A opção classista não implica em hipótese alguma abandonarmos a luta pela necessária, democrática e legítima formação científica que deve começar com o combate ao mercantilismo que tomou conta da formação acadêmica. A maioria das faculdades privadas que proliferam em qualquer esquina sem controle ou fiscalização segue apenas as leis de mercado e se subordinam unicamente ao Código do Consumidor: pagou levou. A mercadoria é o diploma. Acho que não é este o diploma que defendemos.

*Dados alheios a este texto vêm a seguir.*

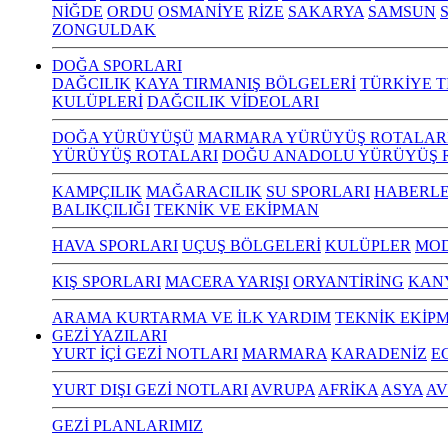
NİĞDE
ORDU
OSMANİYE
RİZE
SAKARYA
SAMSUN
S
ZONGULDAK
DOĞA SPORLARI
DAĞCILIK
KAYA TIRMANIŞ BÖLGELERİ
TÜRKİYE T
KULÜPLERİ
DAĞCILIK VİDEOLARI
DOĞA YÜRÜYÜŞÜ
MARMARA YÜRÜYÜŞ ROTALAR
YÜRÜYÜŞ ROTALARI
DOĞU ANADOLU YÜRÜYÜŞ 
KAMPÇILIK
MAĞARACILIK
SU SPORLARI
HABERLE
BALIKÇILIĞI
TEKNİK VE EKİPMAN
HAVA SPORLARI
UÇUŞ BÖLGELERİ
KULÜPLER
MOD
KIŞ SPORLARI
MACERA YARIŞI
ORYANTİRİNG
KAN
ARAMA KURTARMA VE İLK YARDIM
TEKNİK EKİP
GEZİ YAZILARI
YURT İÇİ GEZİ NOTLARI
MARMARA
KARADENİZ
E
YURT DIŞI GEZİ NOTLARI
AVRUPA
AFRİKA
ASYA
AV
GEZİ PLANLARIMIZ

Qual será a raiz do raciocínio corporativista que norteou a decisão do Conselho de Representantes da FENAJ? Talvez tenhamos uma pista na dificuldade de aprovar uma reforma política que mude o sistema eleitoral. Nenhum parlamentar que foi eleito por este sistema tem certeza de que seria eleito por outro. Então é melhor ficar assim. Será por medo de mudanças que a FENAJ e muitos sindicatos reiteradamente se negam a discutir organização? Esta deveria ser a pauta principal do Congresso Nacional dos Jornalistas e não a discussão pequena “se vamos filiar ou não os sem diploma”. Esta é a diferença entre um sindicalismo classista ou uma visão corporativista e ultrapassada de organização. A incapacidade de mobilização da nossa categoria é uma prova de que a organização dos jornalistas como está não está dando certo.

Quando falamos em luta, precisamos deixar de lado a hipocrisia e nos perguntar quando teremos capacidade organizativa para fazer uma greve nacional nos meios de comunicação. Ou isto não está nos planos da FENAJ? Será que nossos colegas de profissão dirigentes sindicais descobriram uma forma nova de luta para trabalhadores numa sociedade capitalista? Será que escrever longos documentos constatando o poder da mídia é a única forma de luta possível para uma organização de classe? Se as direção do nosso movimento sindical não tiverem o enfrentamento no chão da fábrica como objetivo imediato de luta a ser construído, nossas entidades perderão o sentido de sua existência e, de um momento para outro, quando menos esperarem poderão ser atropelados pela História. Ela não morreu.

*Caio Teixeira, jornalista diplomado e membro do Movimento Luta FENAJ, grupo de oposição à atual direção da Federação.